Cross Of Iron is a masterpiece, one of the greatest anti-war, anti-authoritarian movies. It is one of director Sam Peckinpah’s two finest works — the other being The Wild Bunch. It deserves to be ranked in the same great war movie company as Apocalypse Now, Das Boot, Full Metal Jacket, Paths Of Glory, Saving Private Ryan, Seven Samurai, and Zulu. Its setting on the World War Two Eastern Front, its gruesomeness, and its risk-taking viewpoint on ugly combat from the German side, have tended to count against fair assessment of its considerable artistic achievements. Viewers wary of the morality of its German viewpoint and its explicitness might find that it is fundamentally about humanity in general as a victim of war. The film reflects on the humanity which may be found on all sides of conflict–including Russian humanity portrayed variously as relentless, innocent, brave, and feminine.

Cross Of Iron opens with an intense, chilling montage of nursery rhyme, propaganda, combat newsreel and atrocity. By the end of the main title the montage subtly introduces the central characters, a German reconnaissance unit patrolling on the 1943 Russian front.

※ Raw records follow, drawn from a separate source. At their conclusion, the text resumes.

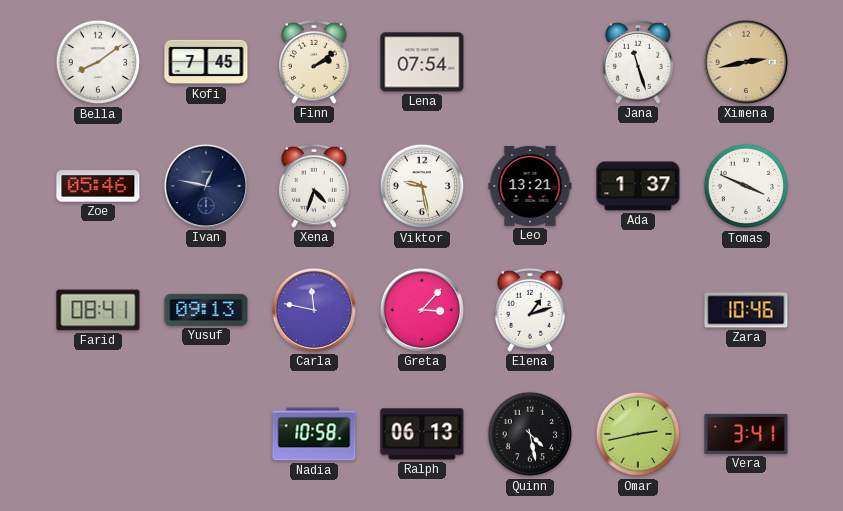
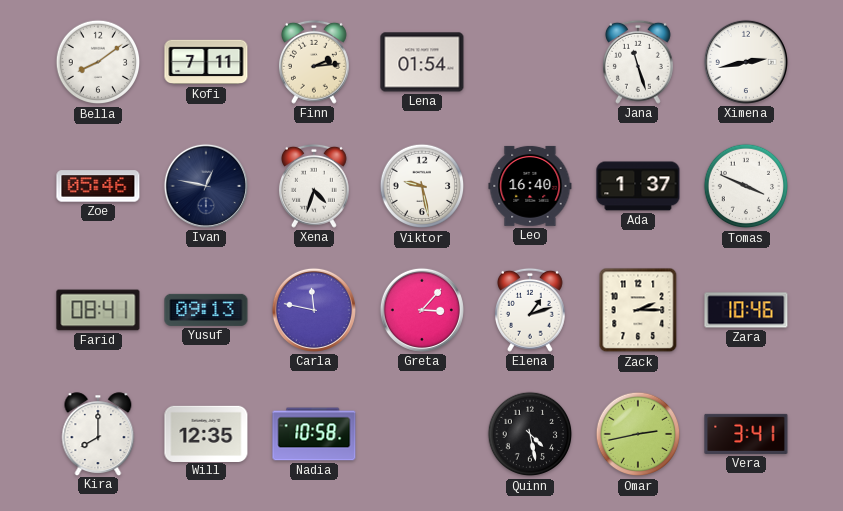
Kofi: 7:45 -> 7:11
Finn: 2:09 -> 2:14
Lena: 07:54 -> 01:54
Ximena dial: champagne -> white
Leo: 13:21 -> 16:40
Zack: none -> 2:15
Kira: none -> 8:00
Will: none -> 12:35
Ralph: 06:13 -> none
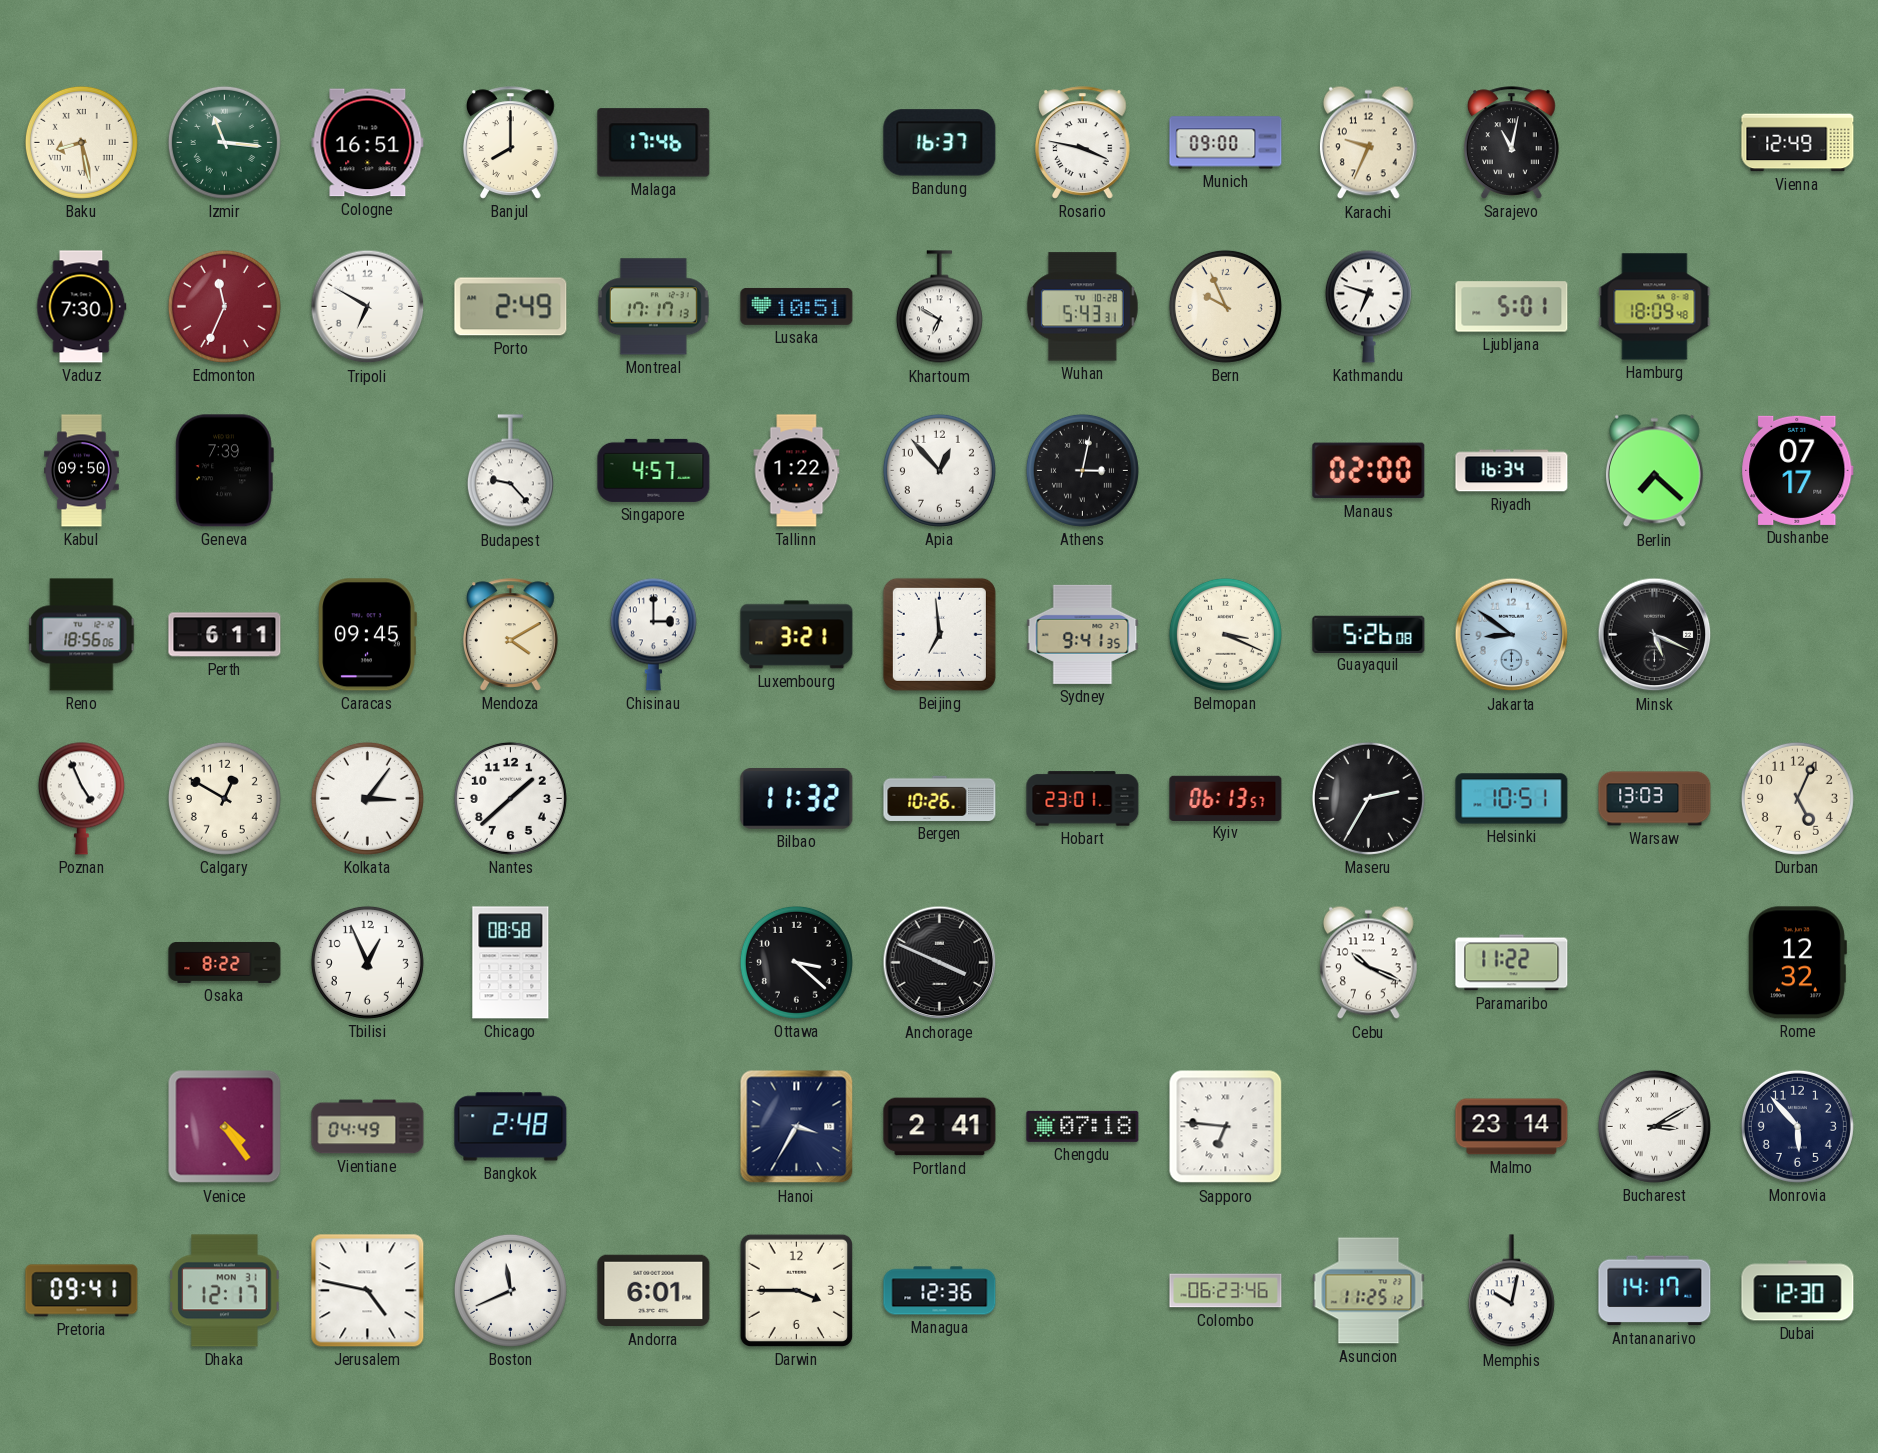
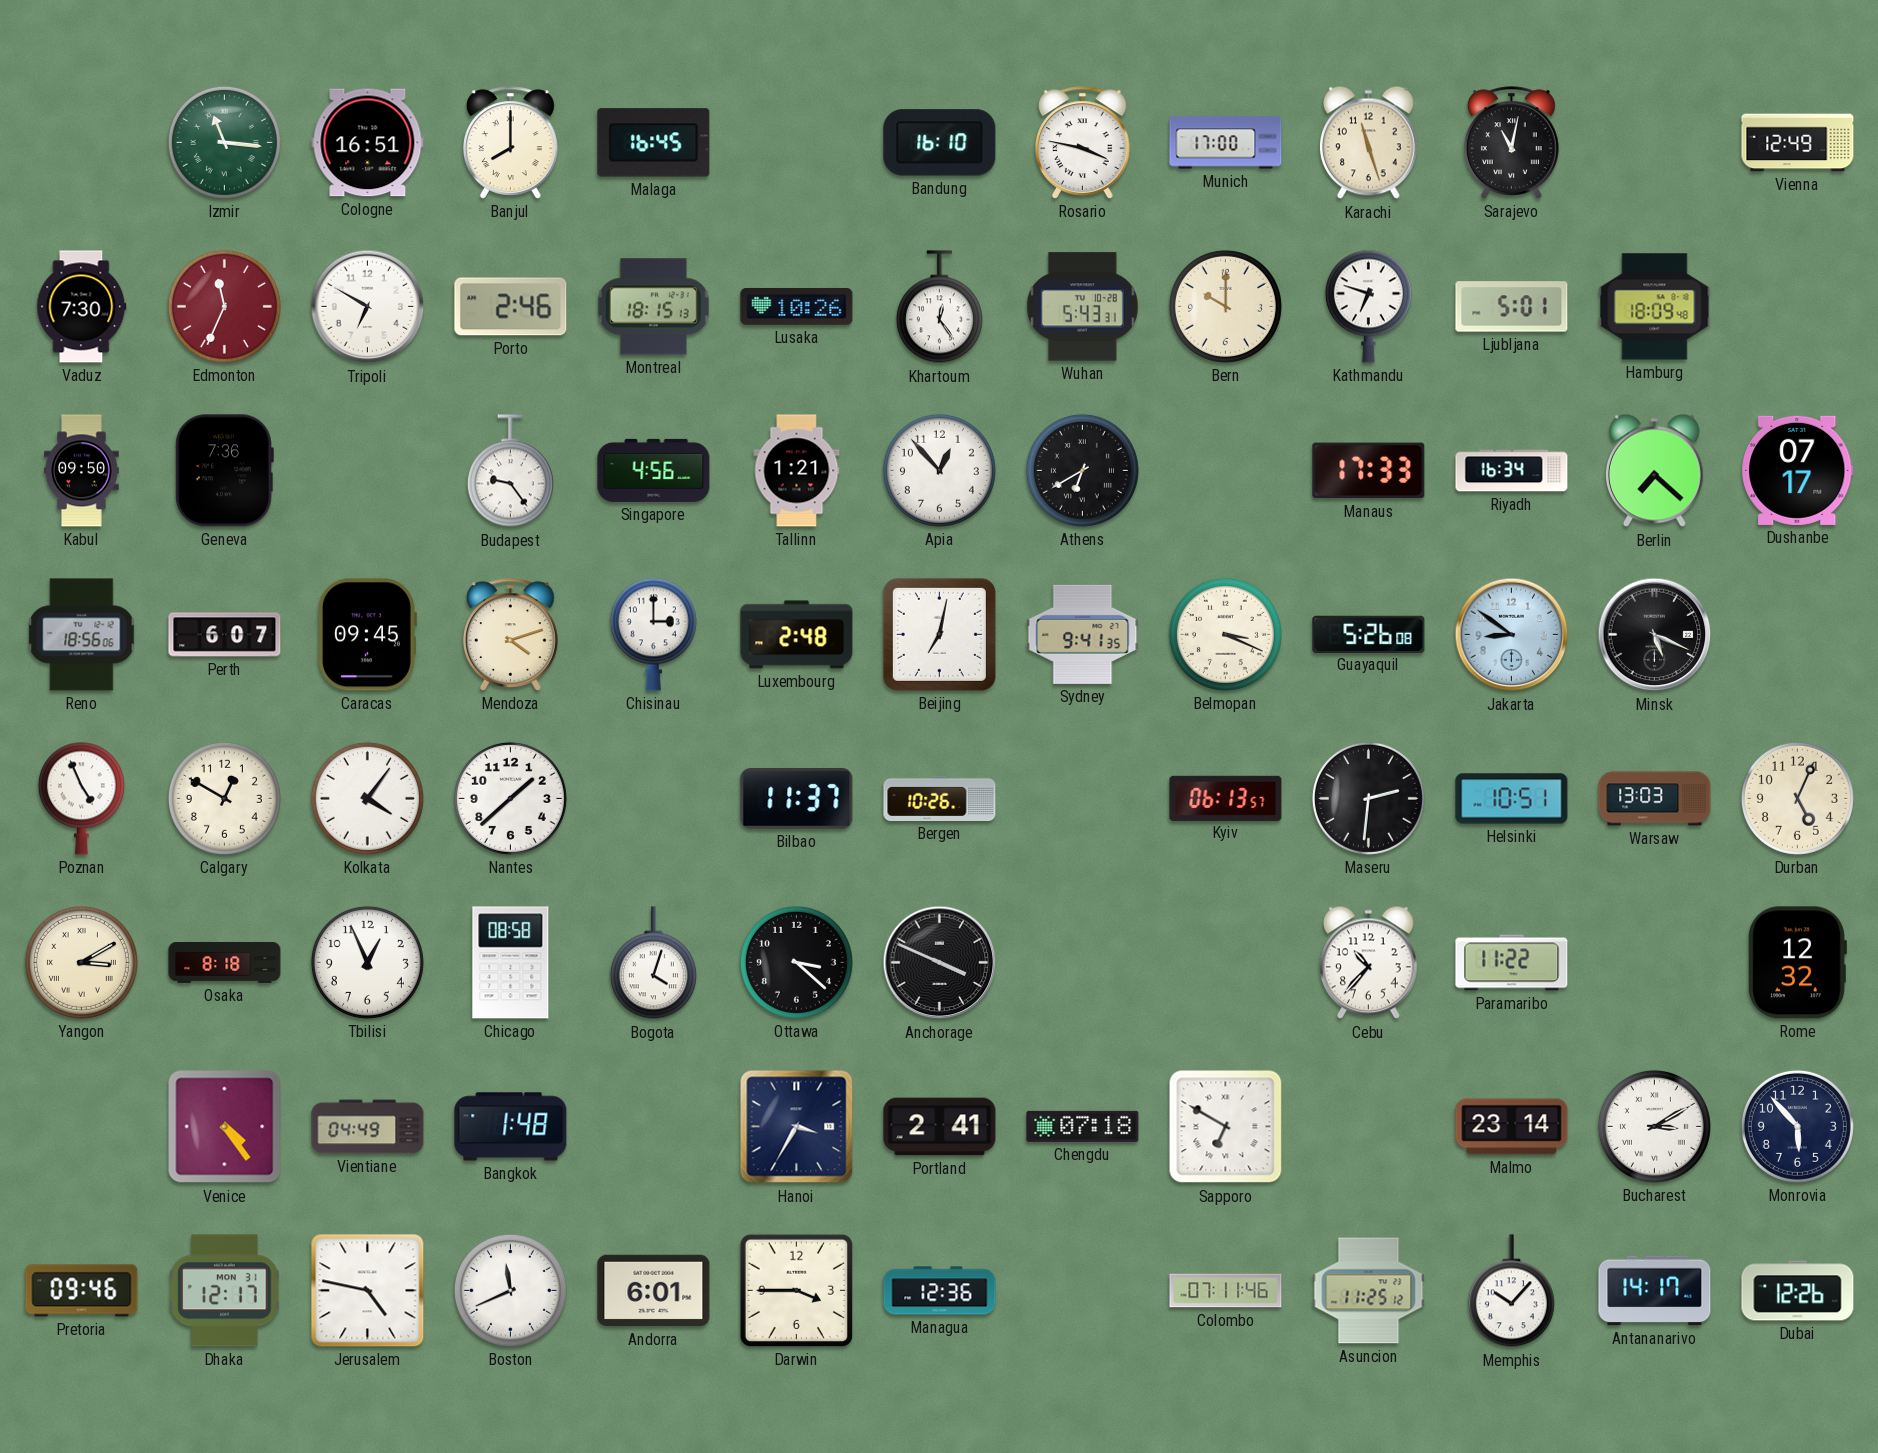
Baku: 8:28 -> none
Malaga: 17:46 -> 16:45
Bandung: 16:37 -> 16:10
Munich: 09:00 -> 17:00
Karachi: 9:34 -> 11:27
Porto: 2:49 -> 2:46
Montreal: 17:17 -> 18:15
Lusaka: 10:51 -> 10:26
Khartoum: 6:50 -> 12:24
Bern: 9:56 -> 10:00
Geneva: 7:39 -> 7:36
Budapest: 9:23 -> 9:24
Singapore: 4:57 -> 4:56
Tallinn: 1:22 -> 1:21
Athens: 3:02 -> 6:40
Manaus: 02:00 -> 17:33
Perth: 6:11 -> 6:07
Mendoza: 4:10 -> 4:12
Luxembourg: 3:21 -> 2:48
Beijing: 6:59 -> 7:02
Kolkata: 3:06 -> 4:06
Bilbao: 11:32 -> 11:37
Hobart: 23:01 -> none
Maseru: 2:35 -> 2:31
Yangon: none -> 3:10
Osaka: 8:22 -> 8:18
Bogota: none -> 4:03
Cebu: 10:19 -> 10:37
Bangkok: 2:48 -> 1:48
Sapporo: 6:46 -> 6:50
Pretoria: 09:41 -> 09:46
Colombo: 06:23 -> 07:11
Memphis: 10:02 -> 10:07
Dubai: 12:30 -> 12:26
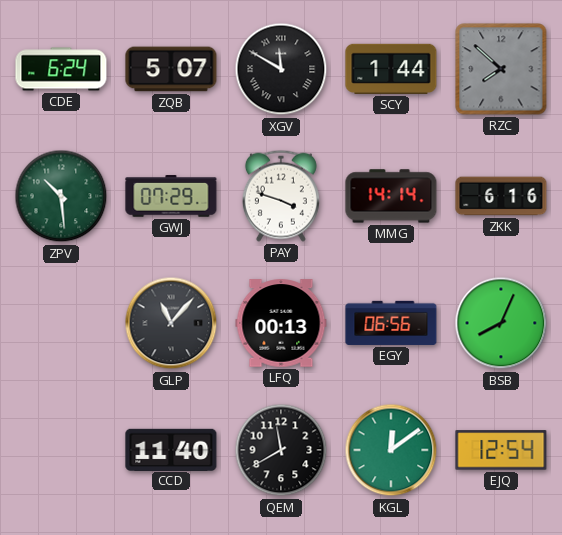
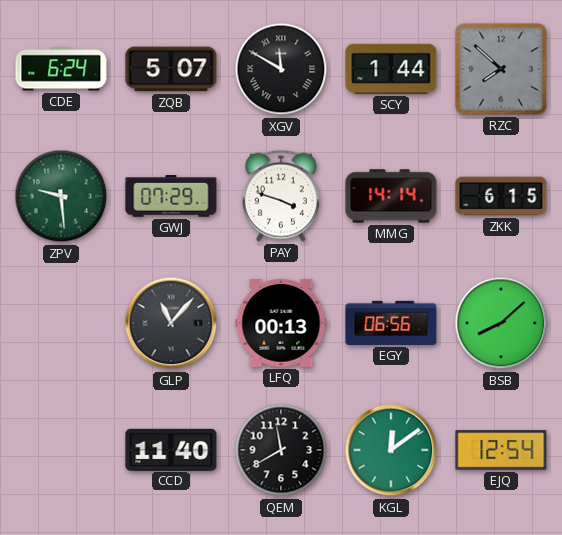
ZPV: 10:29 -> 9:29
ZKK: 6:16 -> 6:15
BSB: 8:04 -> 8:08
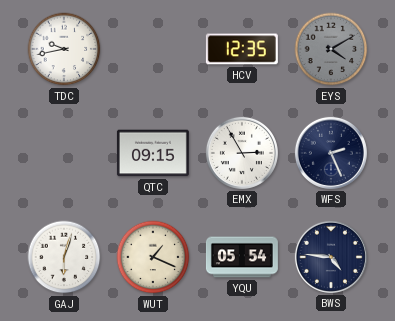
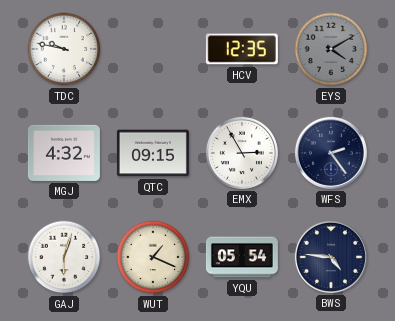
TDC: 9:43 -> 9:47
MGJ: none -> 4:32
WFS: 2:26 -> 2:24
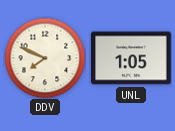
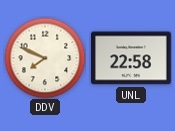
UNL: 1:05 -> 22:58
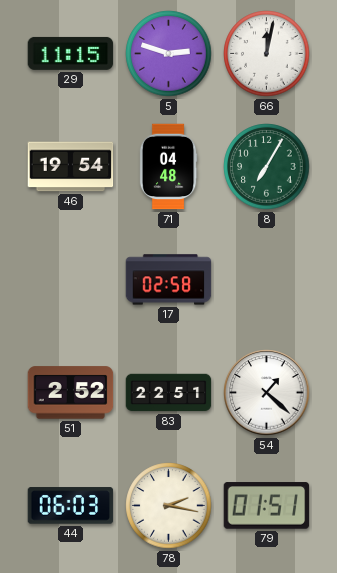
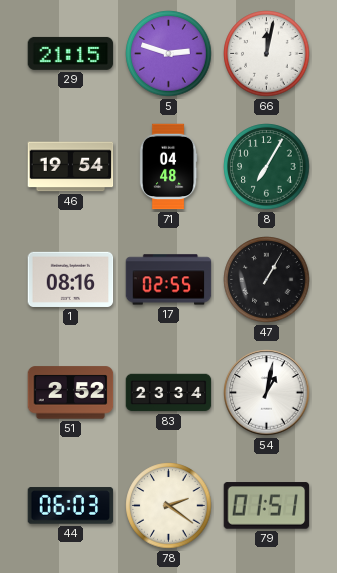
29: 11:15 -> 21:15
1: none -> 08:16
17: 02:58 -> 02:55
47: none -> 1:05
83: 22:51 -> 23:34
54: 1:22 -> 1:02
78: 2:17 -> 2:21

This 1977 film set rarely matched standards of cinematic mayhem. Cross Of Iron explosions don’t look merely like pretty fireballs — they blast fragments, rocks and debris, leaving no doubt as to why blood gouts from stumps of limbs and shrapnel-shredded entrails… Amid the screams of wounded and dying, as dust subsides from a mortar barrage, an artillery piece shorn of its crew by a near hit swings across a pocked battlefield, its traversing wheel spinning under its own momentum. The carnage occurs in the choreographed slow motion which Peckinpah made his signature.

James Coburn turns in one of his finest roles as Rolf Steiner, a highly decorated NCO who leads a German reconnaissance squad. Steiner fights less for his country than for his comrades. He has low opinions of class and rank distinctions. He is contemptuous both of Nazism and the aristocratic Prussian arrogance of his new superior officer, Captain Stransky, played with great style by Maximilian Schell. But there are hints of a dark side. Although Steiner is articulate and philosophical he has no answer when his love interest during an enforced break from battle, nurse Eva (Senta Berger), bitterly accuses him of being afraid of what he would be without the war.

Among the many fine supporting performances, James Mason plays the war-weary Colonel Brandt. He sees the immorality and futility of German war aims, but his sense of honour and duty about the prevailing struggle makes ceasing to fight unthinkable. David Warner plays Brandt’s out-of-place and out-of-time adjutant, Captain Kiesel, who represents to his colonel the hope that a more enlightened postwar Germany might arise from the ashes of inevitable defeat.

War movie buffs irritated by the technical inaccuracies common in many examples of the genre will find some satisfaction in attention to authenticity of weaponry. A range of genuine WWII German and Russian small arms appears. The T 34/85 tanks are real, although the very picky might argue that this is at least six months premature, and that for the summer of ‘43 they should be T 34/76. Tactics at times deviate from the textbooks, but this is a drama, not a combat manual.

Cross Of Iron is a five-star movie. The Hen’s Tooth Video release is a two-star DVD, with sub-standard picture and sound. But it is worth owning while this great film of a great American director lacks the high quality collectors’ edition Zone 1 DVD release it deserves.